Incognito Mode, Isn’t…

An OpEd by Marcus Adams. An overview of “Incognito Mode” or “Private Browsing” features in web browsers, filtering out the hype to discuss their limitations and what they’re actually useful for. Any personal opinions stated here do not necessarily reflect the views of Appalachian Insider (Formerly Magoffin News Network). More information about the author can be found at the bottom.

Online privacy and security is a process. It’s a process that, depending on the situation, may involve the use of a multitude of tools, technologies and processes to keep yourself as safe as reasonably possible. One of those tools that has been added in recent years is “Incognito” or “Private” modes in most web browsers.
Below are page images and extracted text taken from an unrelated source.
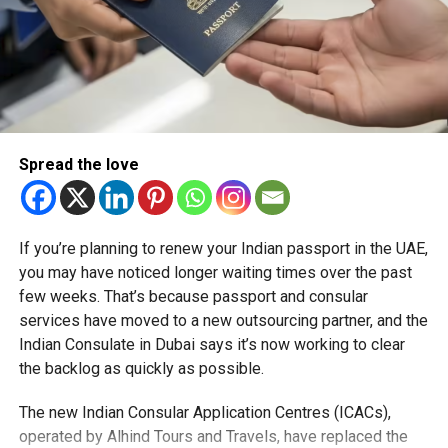
based businesses will reap the benefits of NeoBiz,
Mashreq Bank’s first start-up/SME focused digital banking
platform, giving them further opportunity to adapt and grow
rapidly,” Thapar added.
Via its Free Zone, Masdar City already offers easy access
to a range of vital business services and benefits,
Spread the love
including registration, government relations, visa
processing, 100 per cent foreign ownership; 0 per cent
import tariffs; dual-licensing; a rapid set-up process;
reduced tax footprint, highly cost-effective licensing and
If you’re planning to renew your Indian passport in the UAE,
office space, and a pro-business environment, access to
you may have noticed longer waiting times over the past
R&D partnerships, and the freedom of repatriation of both
few weeks. That’s because passport and consular
capital and profits.
services have moved to a new outsourcing partner, and the
Indian Consulate in Dubai says it’s now working to clear
The City is also home to a range of international
the backlog as quickly as possible.
organisations, including the International Renewable
Energy Agency, the UAE Space Agency, the regional
The new Indian Consular Application Centres (ICACs),
headquarters of Siemens Energy, G42 Healthcare, the
operated by Alhind Tours and Travels, have replaced the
“Incognito” or “private” mode in your browser is a valuable tool in your arsenal. Something that you can use to help protect yourself, but it’s not entirely what it might seem to be on the surface, or what some companies have marketed it as. The name is a little misleading. Google recently agreed to settle a $5 billion dollar lawsuit alleging that it spied on users using the “incognito” mode built into the Chrome browser, and other similar modes/features in other browsers.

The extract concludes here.